Work request: Copy each line below that contains "majikannya".

______

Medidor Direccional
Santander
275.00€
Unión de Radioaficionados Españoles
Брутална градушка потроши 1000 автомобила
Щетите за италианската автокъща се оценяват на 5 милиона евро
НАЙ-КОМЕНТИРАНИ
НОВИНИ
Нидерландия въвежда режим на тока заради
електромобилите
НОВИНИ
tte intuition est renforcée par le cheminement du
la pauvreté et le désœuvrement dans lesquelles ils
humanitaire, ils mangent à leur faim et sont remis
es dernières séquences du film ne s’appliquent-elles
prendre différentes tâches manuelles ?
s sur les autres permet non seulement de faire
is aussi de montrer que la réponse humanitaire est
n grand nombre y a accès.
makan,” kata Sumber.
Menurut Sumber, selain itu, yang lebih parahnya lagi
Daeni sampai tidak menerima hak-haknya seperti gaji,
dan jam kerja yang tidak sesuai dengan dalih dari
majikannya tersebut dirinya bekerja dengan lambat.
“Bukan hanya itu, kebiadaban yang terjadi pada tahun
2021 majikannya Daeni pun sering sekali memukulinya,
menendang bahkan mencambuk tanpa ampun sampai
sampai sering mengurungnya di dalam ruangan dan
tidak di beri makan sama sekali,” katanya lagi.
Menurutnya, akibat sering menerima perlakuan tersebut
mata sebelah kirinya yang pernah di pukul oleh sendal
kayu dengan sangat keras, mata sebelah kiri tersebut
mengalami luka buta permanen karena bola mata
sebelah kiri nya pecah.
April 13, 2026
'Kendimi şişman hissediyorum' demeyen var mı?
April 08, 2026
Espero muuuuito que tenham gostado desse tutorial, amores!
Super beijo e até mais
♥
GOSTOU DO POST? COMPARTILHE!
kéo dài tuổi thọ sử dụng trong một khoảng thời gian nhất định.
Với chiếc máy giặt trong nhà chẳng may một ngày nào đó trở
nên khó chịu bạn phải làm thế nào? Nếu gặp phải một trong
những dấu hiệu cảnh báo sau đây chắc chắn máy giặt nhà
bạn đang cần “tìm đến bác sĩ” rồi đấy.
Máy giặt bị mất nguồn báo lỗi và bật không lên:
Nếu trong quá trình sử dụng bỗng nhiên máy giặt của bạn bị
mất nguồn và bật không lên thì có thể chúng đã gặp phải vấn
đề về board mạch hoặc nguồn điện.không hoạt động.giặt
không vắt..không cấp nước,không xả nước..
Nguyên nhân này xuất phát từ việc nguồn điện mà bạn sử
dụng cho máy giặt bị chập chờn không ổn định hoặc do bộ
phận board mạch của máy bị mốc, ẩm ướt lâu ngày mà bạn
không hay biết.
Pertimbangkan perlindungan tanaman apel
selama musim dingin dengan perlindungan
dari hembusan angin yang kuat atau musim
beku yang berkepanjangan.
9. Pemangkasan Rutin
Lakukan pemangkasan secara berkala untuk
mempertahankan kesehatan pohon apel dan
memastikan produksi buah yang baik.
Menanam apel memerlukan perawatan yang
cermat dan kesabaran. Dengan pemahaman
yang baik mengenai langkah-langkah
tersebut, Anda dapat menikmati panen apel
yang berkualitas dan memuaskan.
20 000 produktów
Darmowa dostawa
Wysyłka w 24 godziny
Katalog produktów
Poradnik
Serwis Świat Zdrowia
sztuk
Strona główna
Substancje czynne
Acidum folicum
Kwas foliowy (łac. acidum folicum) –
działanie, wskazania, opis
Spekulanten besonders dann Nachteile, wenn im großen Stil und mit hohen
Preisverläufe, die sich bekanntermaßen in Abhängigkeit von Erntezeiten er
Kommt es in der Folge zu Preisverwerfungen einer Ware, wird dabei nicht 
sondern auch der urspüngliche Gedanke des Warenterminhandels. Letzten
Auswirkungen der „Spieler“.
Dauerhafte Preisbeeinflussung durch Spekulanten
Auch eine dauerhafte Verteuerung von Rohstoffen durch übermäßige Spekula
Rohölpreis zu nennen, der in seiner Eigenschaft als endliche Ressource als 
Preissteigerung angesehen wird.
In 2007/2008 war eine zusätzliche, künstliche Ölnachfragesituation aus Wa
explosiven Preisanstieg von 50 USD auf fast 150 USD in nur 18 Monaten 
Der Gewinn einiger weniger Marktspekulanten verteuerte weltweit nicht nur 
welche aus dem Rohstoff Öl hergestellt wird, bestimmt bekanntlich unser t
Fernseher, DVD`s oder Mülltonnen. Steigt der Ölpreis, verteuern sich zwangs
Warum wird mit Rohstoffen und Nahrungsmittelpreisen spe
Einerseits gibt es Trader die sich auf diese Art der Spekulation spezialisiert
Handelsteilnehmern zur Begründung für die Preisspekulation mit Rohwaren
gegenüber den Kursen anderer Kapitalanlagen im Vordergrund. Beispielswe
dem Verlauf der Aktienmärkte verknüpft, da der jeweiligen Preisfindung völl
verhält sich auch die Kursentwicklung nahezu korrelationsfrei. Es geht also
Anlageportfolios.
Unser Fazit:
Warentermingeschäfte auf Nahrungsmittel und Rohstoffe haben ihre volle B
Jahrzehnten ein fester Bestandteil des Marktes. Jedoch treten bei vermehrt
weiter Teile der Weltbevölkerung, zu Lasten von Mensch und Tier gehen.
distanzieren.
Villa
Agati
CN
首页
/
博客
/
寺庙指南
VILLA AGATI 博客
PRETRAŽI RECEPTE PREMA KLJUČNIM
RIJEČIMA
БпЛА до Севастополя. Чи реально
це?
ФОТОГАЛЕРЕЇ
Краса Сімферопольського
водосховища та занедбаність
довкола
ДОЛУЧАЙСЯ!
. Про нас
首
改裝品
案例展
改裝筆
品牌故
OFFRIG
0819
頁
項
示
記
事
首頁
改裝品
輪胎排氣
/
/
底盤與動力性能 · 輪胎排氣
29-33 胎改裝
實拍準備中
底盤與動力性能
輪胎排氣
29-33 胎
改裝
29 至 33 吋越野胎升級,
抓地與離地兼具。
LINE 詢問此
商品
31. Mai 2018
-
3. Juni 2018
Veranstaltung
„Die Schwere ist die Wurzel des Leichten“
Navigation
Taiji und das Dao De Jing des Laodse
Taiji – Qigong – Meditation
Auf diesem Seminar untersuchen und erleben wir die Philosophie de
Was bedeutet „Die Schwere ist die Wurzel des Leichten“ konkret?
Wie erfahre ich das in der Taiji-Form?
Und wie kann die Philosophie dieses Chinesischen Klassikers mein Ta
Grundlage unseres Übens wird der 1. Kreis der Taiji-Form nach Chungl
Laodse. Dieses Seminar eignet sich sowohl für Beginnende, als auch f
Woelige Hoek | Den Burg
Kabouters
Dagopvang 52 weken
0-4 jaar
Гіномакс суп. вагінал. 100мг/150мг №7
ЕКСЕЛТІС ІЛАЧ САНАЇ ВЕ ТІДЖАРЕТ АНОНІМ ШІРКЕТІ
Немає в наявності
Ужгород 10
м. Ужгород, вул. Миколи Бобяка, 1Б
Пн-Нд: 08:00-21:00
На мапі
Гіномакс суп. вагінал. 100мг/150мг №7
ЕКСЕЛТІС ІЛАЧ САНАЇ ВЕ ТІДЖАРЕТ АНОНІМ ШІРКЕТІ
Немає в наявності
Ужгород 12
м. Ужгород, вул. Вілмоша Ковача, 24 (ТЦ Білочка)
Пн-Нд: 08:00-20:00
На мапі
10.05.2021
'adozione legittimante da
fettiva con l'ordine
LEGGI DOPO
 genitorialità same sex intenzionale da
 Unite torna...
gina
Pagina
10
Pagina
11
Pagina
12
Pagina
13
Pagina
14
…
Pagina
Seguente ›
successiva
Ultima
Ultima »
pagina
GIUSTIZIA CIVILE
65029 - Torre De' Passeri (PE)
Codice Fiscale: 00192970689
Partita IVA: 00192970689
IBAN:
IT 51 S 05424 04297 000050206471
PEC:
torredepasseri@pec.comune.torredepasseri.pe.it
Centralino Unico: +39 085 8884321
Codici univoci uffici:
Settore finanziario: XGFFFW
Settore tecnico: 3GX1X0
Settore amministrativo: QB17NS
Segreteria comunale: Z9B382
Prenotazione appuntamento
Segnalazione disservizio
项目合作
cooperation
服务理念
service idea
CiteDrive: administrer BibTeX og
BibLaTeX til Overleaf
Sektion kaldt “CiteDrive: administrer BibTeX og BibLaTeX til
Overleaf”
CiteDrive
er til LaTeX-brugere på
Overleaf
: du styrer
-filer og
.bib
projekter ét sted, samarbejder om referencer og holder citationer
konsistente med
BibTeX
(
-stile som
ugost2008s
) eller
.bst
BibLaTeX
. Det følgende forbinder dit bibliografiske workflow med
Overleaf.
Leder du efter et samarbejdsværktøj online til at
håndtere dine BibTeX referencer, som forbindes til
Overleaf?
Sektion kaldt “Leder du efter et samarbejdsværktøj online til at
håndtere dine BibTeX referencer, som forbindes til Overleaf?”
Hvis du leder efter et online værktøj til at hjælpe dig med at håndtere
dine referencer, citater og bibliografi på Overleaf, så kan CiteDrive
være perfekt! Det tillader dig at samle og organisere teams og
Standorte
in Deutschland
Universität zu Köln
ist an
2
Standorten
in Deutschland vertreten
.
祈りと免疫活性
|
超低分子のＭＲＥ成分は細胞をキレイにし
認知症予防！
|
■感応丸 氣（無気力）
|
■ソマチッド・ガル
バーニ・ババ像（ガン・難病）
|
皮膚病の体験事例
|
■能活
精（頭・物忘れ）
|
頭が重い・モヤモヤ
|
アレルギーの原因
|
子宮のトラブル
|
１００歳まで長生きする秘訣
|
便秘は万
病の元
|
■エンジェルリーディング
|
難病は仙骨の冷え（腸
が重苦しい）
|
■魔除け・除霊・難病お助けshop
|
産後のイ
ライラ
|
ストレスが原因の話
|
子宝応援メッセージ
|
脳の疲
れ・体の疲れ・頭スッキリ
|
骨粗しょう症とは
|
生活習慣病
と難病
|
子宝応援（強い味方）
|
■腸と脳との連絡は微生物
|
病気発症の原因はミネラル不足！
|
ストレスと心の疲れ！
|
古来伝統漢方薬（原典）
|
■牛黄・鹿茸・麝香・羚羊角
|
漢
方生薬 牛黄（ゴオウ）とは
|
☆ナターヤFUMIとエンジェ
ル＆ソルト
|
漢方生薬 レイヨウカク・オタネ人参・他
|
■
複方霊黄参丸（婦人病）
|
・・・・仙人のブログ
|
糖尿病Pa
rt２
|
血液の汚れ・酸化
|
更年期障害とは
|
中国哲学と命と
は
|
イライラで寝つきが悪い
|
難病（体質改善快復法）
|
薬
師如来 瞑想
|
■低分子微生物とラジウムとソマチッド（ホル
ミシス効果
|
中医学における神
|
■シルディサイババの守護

______

Solution for this exercise:
majikannya tersebut dirinya bekerja dengan lambat.
2021 majikannya Daeni pun sering sekali memukulinya,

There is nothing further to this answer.